C’est la mairie de Mérignac qui a demandé à Aérocampus, centre de formation en maintenance aéronautique de réfléchir à un projet pour valoriser la filière. La métropole est peu associée à l’aéronautique malgré une concentration de grands groupes, qui ont tendance à renforcer leurs ancrages locaux ces dernières années.

Un objectif d’au moins 200.000 visiteurs par an

A l’intérieur du site plusieurs ambitions : développer la formation, proposer une offre de tourisme industrielle en proposant aux grands groupes une vitrine technologique, un lieu pour le grand public sous forme de parc à thème et un volet patrimonial sur l’histoire de l’aviation.
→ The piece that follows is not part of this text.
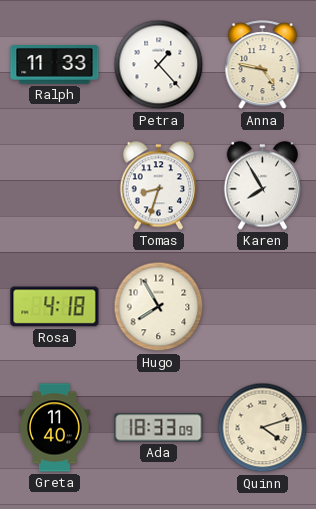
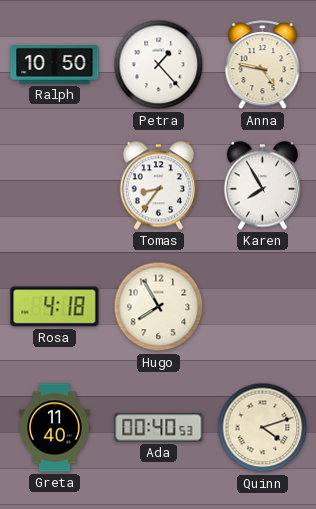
Ralph: 11:33 -> 10:50
Tomas: 8:33 -> 8:36
Ada: 18:33 -> 00:40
L’étude de faisabilité réalisée par Aérocampus pour les acteurs publics montre qu’il faudra atteindre 200.000 visiteurs par an pour parvenir à l’équilibre financier.

« Nous avons 320 scolaires et apprentis aujourd’hui contre 80 il y a six ans, c’est le reflet de la vitalité de la filière », estime Jérôme Verschave, directeur de l’Aérocampus. Il présente le projet comme la possibilité de faire l’expérience de l’avion plutôt que de simplement admirer des aéronefs. « L’idée est par exemple de faire l’expérience du montage démontage, Aérocampus aura des plateaux techniques ouverts sur le site », explique-t-il. Les expositions seront tournantes pour faire revenir les clients.

Un ticket commun avec la Cité du vin ?

Le modèle à suivre, selon Alain Anziani, le maire de Mérignac, ce n’est ni Aeroscopia, ni le musée de l’air et de l’espace mais le Museum of Flight de Seattle, un établissement privé autour de Boeing. Dans son fonctionnement, il s’inspirera de la Cité du vin : fort recours au mécénat et une fondation l’exploitera. Il pourrait même y avoir une billettique commune pour les deux structures.

La métropole soutient le projet en mettant à disposition les hectares dont elle est propriétaire (quasi la moitié de la surface du site). « Sur le volet mobilité, l’extension du tram A vers la zone aéroportuaire est en bonne voie et le bus à haut niveau de service a eu un avis favorable de l’autorité environnementale et pourrait être mis en place à la rentrée 2019 », a précisé Alain Juppé, président de la métropole.

Si toutes les étapes s’enchaînent, la prochaine étant la maîtrise foncière, la construction du site devrait commencer en 2021 pour une ouverture envisagée en 2023.